U.S. Opioid Epidemic Claims its Highest Yearly Death Toll Yet

A report published by the CDC mid- November has shown that the United States has reached a record high in overdose deaths. A vast majority of these deaths are contributed to opioids, mainly fentanyl, and experts agree that the already deadly effects of these drugs have been exacerbated by the pandemic.

The Stats[1]


  • During the 12-month period ending April 2021, more than 100,000 people died of drug overdoses in the United States.
    • This is a 28.5% increase from this same period a year ago.
  • Nearly two-thirds (64%) of all drug overdose deaths in the 12-month period ending April 2021 were opioid related.
    • This is a massive jump from the 49% figure from last year.

Why Now?

Experts say that, along with the heightened stress of the pandemic, which increases drug abuse, closed borders have created less room for non-synthetic opiates to be smuggled in from other countries, leaving dealers with no choice to produce the synthetic, deadly alternative.[2]

Simply put, fentanyl is even more dangerous opioid available at an even lower price than non-synthetic.
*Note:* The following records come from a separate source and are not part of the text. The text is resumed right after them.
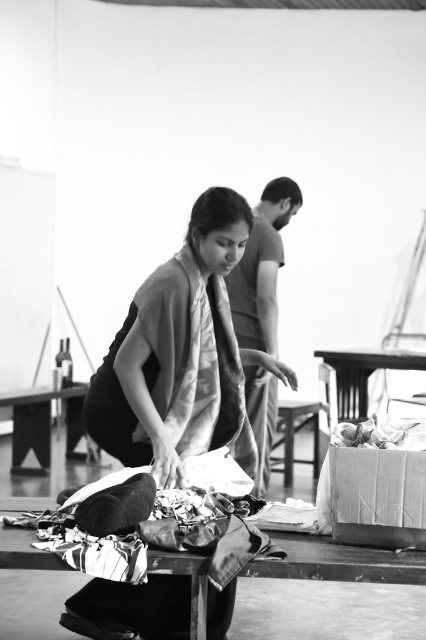 Can you confirm if silky black dress at center is thinner than wooden table at center?

Yes.

Who is positioned more to the right, silky black dress at center or wooden table at center?

From the viewer's perspective, wooden table at center appears more on the right side.

Between point (114, 372) and point (353, 362), which one is positioned in front?

Point (114, 372) is more forward.

The image size is (426, 640). I want to click on silky black dress at center, so click(x=181, y=355).

Does cardboard box at lower right have a greater width compared to wooden table at center?

No.

Is point (405, 429) positioned before point (362, 380)?

Yes, point (405, 429) is in front of point (362, 380).

What are the coordinates of `cardboard box at lower right` in the screenshot? It's located at (374, 483).

Between silky black dress at center and metallic reflective table at lower center, which one is positioned higher?

silky black dress at center is higher up.

Can you confirm if silky black dress at center is positioned to the right of metallic reflective table at lower center?

In fact, silky black dress at center is to the left of metallic reflective table at lower center.

The width and height of the screenshot is (426, 640). Find the location of `silky black dress at center`. silky black dress at center is located at coordinates (181, 355).

The image size is (426, 640). I want to click on silky black dress at center, so click(x=181, y=355).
With fentanyl being even stronger and faster acting than its counterparts, it is entirely possible to overdose on much, much smaller amounts. This, of course, was a concern long before COVID-19, but the pandemic has seen more and more individuals turning to fentanyl use, many times unknowingly.

If you or a loved one is struggling from drug abuse, you can seek help before it is too late. Contact Livengrin at 215-638-5200 or at info@livengrin.org  and start your journey down the road of recovery today.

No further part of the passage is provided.